▸ What the task requires
Below, locate the line that contains "Invisible, Hidrogel, Silicon, Instalare". Repeat exactly from that line to the line that contains "van onze website", inclusive, leaving out the pictures.

▸ Material to process
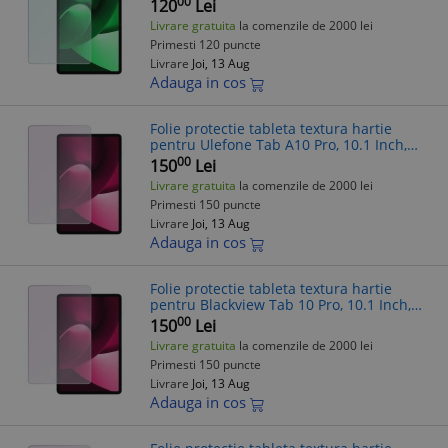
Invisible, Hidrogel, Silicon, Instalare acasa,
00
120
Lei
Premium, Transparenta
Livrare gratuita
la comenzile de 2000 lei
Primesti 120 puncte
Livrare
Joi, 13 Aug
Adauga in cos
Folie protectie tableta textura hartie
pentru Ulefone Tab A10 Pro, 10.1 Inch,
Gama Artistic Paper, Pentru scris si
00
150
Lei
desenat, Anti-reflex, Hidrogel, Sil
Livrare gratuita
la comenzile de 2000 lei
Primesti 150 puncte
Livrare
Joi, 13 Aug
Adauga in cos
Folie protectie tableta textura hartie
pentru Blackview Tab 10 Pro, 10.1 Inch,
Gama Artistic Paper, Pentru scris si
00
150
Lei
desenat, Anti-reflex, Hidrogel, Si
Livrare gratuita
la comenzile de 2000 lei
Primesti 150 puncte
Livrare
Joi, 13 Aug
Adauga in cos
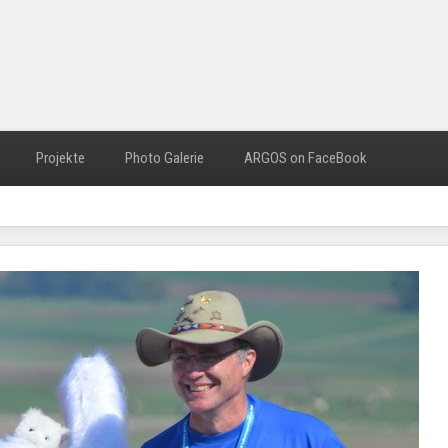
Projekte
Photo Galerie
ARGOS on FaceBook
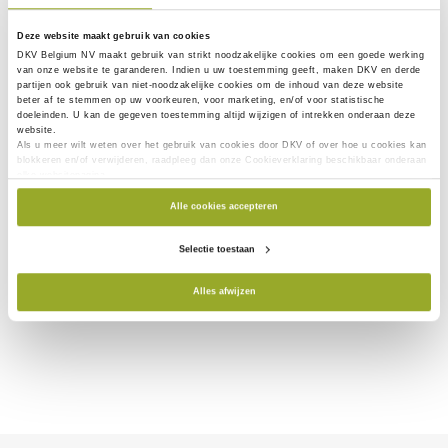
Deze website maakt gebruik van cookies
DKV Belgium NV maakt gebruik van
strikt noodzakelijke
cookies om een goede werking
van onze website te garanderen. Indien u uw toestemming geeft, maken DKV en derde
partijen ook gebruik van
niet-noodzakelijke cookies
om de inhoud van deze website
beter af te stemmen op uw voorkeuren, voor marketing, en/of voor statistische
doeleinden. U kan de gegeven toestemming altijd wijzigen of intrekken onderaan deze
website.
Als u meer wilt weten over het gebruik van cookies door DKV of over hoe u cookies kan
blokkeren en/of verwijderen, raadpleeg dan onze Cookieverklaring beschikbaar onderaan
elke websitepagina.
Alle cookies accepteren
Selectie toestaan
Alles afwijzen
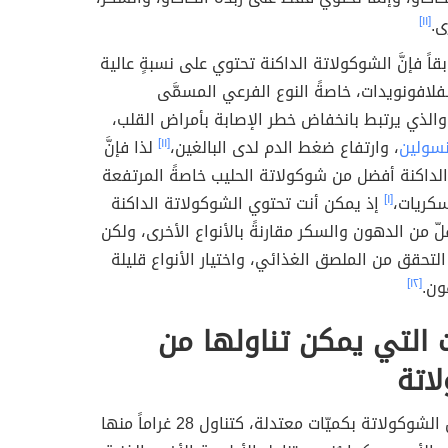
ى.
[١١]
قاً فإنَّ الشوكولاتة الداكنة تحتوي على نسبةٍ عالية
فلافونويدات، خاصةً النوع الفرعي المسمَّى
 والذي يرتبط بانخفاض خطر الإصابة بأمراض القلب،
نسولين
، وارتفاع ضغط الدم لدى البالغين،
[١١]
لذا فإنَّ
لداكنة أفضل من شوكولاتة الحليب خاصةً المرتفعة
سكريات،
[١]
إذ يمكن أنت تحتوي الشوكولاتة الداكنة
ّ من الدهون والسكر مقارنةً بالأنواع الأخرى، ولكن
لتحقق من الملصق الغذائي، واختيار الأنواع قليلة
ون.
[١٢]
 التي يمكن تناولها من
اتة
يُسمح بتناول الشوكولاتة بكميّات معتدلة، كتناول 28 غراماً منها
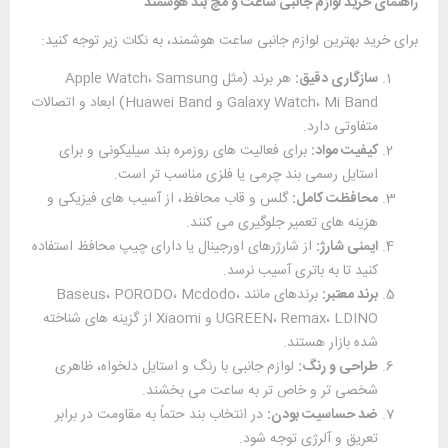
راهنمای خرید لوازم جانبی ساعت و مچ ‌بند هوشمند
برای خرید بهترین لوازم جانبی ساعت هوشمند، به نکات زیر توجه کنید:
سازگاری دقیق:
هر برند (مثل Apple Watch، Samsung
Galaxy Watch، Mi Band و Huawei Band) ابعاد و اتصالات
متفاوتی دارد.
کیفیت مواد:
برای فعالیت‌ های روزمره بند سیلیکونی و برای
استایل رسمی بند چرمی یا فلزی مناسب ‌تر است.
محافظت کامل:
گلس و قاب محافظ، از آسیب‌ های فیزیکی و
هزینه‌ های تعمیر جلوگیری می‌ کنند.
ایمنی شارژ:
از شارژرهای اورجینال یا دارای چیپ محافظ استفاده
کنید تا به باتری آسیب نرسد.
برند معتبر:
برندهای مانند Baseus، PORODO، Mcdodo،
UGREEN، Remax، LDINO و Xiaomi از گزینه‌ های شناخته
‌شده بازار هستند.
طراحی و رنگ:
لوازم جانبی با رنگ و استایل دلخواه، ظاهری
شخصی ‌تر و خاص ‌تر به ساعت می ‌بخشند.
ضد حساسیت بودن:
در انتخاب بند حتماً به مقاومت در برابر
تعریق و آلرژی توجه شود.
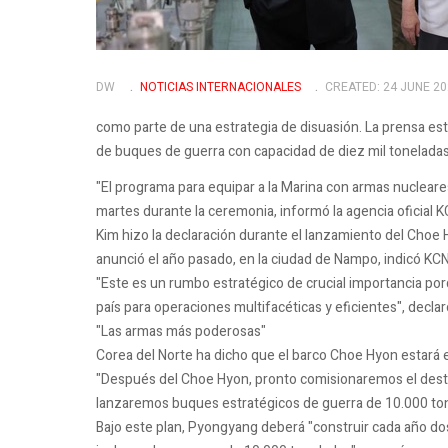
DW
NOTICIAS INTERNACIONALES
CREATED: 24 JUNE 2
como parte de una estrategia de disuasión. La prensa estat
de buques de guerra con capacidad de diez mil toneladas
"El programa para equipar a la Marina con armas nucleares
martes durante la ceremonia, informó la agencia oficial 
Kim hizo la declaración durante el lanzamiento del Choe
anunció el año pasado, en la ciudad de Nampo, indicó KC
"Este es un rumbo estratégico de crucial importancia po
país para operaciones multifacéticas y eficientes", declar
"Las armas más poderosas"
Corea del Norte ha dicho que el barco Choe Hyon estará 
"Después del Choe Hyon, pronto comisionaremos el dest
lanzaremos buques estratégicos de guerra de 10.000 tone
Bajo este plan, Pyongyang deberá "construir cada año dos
---
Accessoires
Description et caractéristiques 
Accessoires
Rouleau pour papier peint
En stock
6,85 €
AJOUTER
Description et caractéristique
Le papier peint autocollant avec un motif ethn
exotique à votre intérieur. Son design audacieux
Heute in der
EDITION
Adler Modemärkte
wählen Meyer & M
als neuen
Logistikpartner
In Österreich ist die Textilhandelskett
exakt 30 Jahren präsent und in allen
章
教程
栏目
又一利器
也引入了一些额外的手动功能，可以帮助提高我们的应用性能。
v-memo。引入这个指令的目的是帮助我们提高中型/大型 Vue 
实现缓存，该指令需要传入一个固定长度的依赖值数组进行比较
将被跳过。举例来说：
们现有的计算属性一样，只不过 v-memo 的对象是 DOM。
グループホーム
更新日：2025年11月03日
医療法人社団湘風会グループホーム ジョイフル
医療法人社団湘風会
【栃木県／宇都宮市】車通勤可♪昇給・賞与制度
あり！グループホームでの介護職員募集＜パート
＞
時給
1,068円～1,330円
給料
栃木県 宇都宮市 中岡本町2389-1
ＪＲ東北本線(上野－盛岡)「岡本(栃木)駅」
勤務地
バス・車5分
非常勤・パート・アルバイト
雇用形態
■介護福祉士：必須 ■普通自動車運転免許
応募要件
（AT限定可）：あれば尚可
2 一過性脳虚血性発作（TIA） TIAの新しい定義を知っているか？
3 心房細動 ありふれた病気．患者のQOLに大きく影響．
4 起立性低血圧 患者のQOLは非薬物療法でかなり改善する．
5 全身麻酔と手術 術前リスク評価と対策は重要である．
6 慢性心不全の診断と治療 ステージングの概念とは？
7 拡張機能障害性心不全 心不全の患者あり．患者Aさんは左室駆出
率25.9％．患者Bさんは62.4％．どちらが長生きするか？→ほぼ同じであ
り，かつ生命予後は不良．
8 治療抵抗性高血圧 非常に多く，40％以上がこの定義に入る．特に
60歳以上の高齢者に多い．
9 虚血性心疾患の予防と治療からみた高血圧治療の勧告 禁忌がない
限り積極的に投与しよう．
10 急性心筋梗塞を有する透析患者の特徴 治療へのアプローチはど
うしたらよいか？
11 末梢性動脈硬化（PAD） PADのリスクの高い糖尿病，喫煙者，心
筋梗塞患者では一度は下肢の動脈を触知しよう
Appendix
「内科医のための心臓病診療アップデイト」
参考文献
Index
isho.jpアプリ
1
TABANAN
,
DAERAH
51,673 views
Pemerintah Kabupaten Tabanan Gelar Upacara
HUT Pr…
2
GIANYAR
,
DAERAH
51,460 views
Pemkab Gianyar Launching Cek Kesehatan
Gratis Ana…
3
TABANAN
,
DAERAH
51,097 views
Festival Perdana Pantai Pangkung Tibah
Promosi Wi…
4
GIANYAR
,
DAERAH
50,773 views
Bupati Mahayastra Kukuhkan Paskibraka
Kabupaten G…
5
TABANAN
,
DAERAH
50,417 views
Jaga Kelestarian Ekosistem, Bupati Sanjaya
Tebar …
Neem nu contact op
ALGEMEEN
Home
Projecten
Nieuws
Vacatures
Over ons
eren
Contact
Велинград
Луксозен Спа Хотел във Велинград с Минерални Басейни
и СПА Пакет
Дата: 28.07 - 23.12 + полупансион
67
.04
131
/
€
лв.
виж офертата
--
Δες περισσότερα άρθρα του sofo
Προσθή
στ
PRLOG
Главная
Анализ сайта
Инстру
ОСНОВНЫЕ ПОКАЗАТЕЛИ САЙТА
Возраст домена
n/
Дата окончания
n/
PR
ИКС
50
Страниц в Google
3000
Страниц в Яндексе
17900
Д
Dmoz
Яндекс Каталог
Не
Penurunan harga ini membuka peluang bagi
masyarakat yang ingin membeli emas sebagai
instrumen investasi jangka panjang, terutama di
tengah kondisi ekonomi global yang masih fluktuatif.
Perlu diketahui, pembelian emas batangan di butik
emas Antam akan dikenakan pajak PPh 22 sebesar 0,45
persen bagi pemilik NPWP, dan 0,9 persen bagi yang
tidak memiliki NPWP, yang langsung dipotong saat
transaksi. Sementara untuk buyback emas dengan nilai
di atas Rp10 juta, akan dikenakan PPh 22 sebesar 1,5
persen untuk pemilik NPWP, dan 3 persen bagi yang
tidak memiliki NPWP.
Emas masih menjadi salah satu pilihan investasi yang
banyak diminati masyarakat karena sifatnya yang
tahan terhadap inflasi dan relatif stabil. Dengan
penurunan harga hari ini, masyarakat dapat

▸ Solution
Invisible, Hidrogel, Silicon, Instalare acasa,
00
120
Lei
Premium, Transparenta
Livrare gratuita
la comenzile de 2000 lei
Primesti 120 puncte
Livrare
Joi, 13 Aug
Adauga in cos
Folie protectie tableta textura hartie
pentru Ulefone Tab A10 Pro, 10.1 Inch,
Gama Artistic Paper, Pentru scris si
00
150
Lei
desenat, Anti-reflex, Hidrogel, Sil
Livrare gratuita
la comenzile de 2000 lei
Primesti 150 puncte
Livrare
Joi, 13 Aug
Adauga in cos
Folie protectie tableta textura hartie
pentru Blackview Tab 10 Pro, 10.1 Inch,
Gama Artistic Paper, Pentru scris si
00
150
Lei
desenat, Anti-reflex, Hidrogel, Si
Livrare gratuita
la comenzile de 2000 lei
Primesti 150 puncte
Livrare
Joi, 13 Aug
Adauga in cos
Projekte
Photo Galerie
ARGOS on FaceBook
Deze website maakt gebruik van cookies
DKV Belgium NV maakt gebruik van
strikt noodzakelijke
cookies om een goede werking
van onze website te garanderen. Indien u uw toestemming geeft, maken DKV en derde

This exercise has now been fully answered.